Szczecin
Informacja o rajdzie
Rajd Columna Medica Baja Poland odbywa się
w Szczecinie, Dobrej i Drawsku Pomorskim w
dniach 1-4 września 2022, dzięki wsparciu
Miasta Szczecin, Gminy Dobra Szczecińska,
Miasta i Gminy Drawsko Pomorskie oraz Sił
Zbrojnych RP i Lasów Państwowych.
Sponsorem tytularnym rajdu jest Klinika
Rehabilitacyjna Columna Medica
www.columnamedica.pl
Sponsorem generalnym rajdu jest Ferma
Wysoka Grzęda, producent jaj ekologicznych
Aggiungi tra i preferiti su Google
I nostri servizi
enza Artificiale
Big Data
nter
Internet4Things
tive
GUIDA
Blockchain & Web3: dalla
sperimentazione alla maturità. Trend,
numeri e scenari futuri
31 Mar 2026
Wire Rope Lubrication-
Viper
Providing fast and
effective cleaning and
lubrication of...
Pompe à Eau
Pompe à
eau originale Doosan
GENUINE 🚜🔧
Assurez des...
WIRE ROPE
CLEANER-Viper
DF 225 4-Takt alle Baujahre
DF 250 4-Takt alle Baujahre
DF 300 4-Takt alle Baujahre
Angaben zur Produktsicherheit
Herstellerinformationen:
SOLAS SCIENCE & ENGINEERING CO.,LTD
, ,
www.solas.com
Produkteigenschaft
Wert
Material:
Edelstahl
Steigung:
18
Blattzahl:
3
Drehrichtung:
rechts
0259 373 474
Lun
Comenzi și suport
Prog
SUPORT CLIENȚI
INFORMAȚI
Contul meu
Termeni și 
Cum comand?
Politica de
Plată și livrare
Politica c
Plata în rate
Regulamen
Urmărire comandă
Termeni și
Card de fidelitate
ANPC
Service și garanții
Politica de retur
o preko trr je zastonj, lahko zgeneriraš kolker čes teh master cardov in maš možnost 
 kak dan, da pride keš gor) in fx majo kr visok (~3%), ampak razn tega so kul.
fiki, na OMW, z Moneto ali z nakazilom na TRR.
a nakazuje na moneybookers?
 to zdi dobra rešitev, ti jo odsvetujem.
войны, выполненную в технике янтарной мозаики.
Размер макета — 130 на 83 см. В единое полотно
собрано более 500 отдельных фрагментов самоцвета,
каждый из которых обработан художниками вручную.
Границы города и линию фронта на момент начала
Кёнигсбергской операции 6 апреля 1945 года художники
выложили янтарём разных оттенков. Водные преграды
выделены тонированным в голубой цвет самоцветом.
==
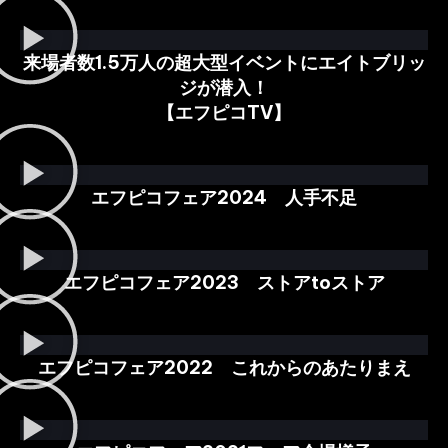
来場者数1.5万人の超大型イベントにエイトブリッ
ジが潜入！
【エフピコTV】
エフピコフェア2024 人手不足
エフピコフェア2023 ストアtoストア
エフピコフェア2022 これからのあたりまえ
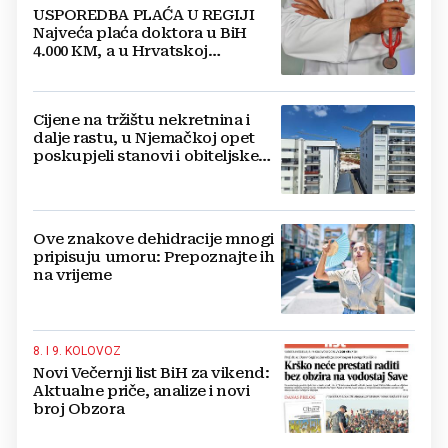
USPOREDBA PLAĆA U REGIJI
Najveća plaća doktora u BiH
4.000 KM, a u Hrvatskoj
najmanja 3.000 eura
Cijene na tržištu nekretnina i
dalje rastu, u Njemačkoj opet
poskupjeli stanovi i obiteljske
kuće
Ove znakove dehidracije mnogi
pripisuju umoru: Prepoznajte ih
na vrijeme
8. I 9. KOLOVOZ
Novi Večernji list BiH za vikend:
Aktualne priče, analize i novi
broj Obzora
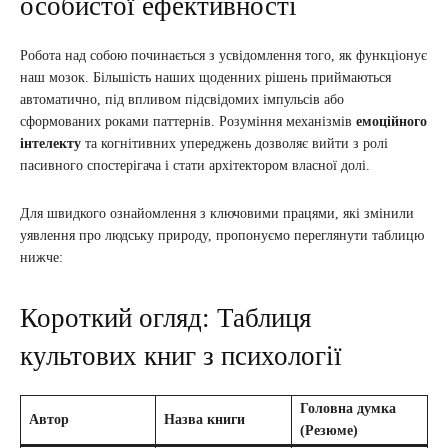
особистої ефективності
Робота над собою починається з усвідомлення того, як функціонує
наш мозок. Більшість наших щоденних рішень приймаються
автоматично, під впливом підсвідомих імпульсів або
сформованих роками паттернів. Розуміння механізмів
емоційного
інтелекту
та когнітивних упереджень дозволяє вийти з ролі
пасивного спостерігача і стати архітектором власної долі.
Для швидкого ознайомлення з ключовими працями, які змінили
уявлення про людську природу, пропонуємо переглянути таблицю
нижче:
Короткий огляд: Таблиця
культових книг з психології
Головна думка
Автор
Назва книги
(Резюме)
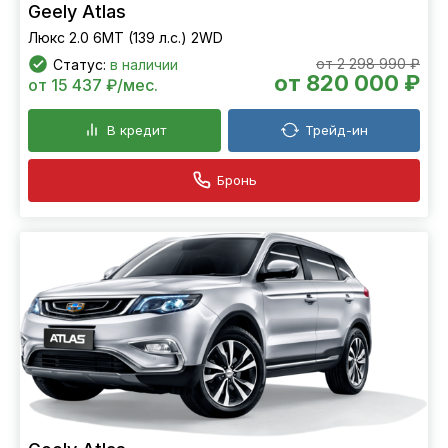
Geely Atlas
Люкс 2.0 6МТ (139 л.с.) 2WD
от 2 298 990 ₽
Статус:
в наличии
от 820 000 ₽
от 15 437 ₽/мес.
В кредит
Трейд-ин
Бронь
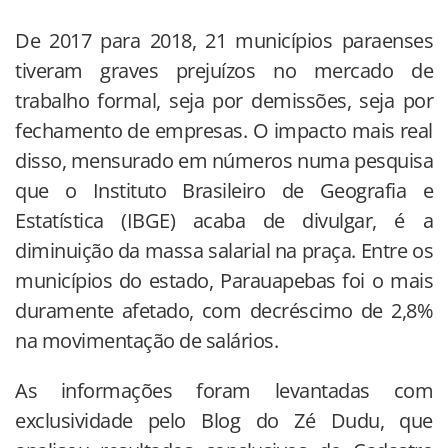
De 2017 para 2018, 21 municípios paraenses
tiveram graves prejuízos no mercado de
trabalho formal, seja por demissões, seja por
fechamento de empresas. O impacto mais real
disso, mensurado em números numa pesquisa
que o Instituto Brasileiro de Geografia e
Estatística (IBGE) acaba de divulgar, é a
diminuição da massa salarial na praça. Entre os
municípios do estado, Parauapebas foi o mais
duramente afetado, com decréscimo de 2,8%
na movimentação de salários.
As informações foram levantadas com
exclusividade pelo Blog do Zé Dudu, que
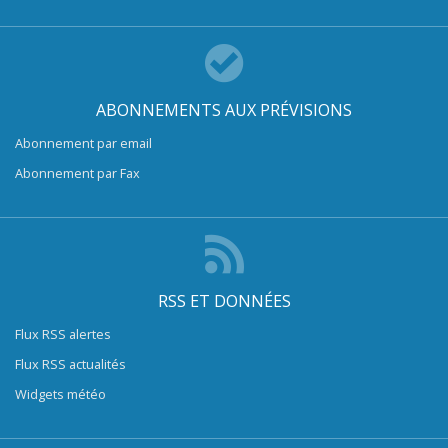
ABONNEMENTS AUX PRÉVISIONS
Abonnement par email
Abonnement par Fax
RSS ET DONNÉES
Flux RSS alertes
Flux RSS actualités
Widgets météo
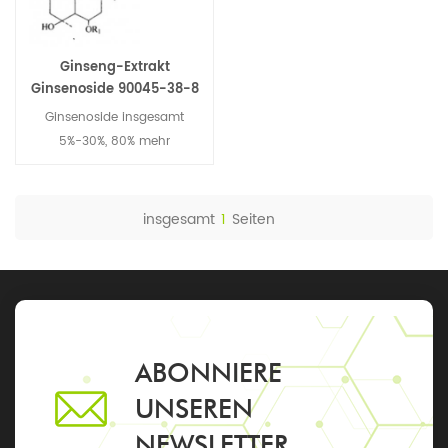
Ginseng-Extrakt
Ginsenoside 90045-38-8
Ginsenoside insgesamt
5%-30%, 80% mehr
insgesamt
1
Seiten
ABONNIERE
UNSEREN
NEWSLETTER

| EXERCISE |
Copy every line from the material in which the word "mais" can be found.

| SOLUTION TO THE PROBLEM |
fechamento de empresas. O impacto mais real
municípios do estado, Parauapebas foi o mais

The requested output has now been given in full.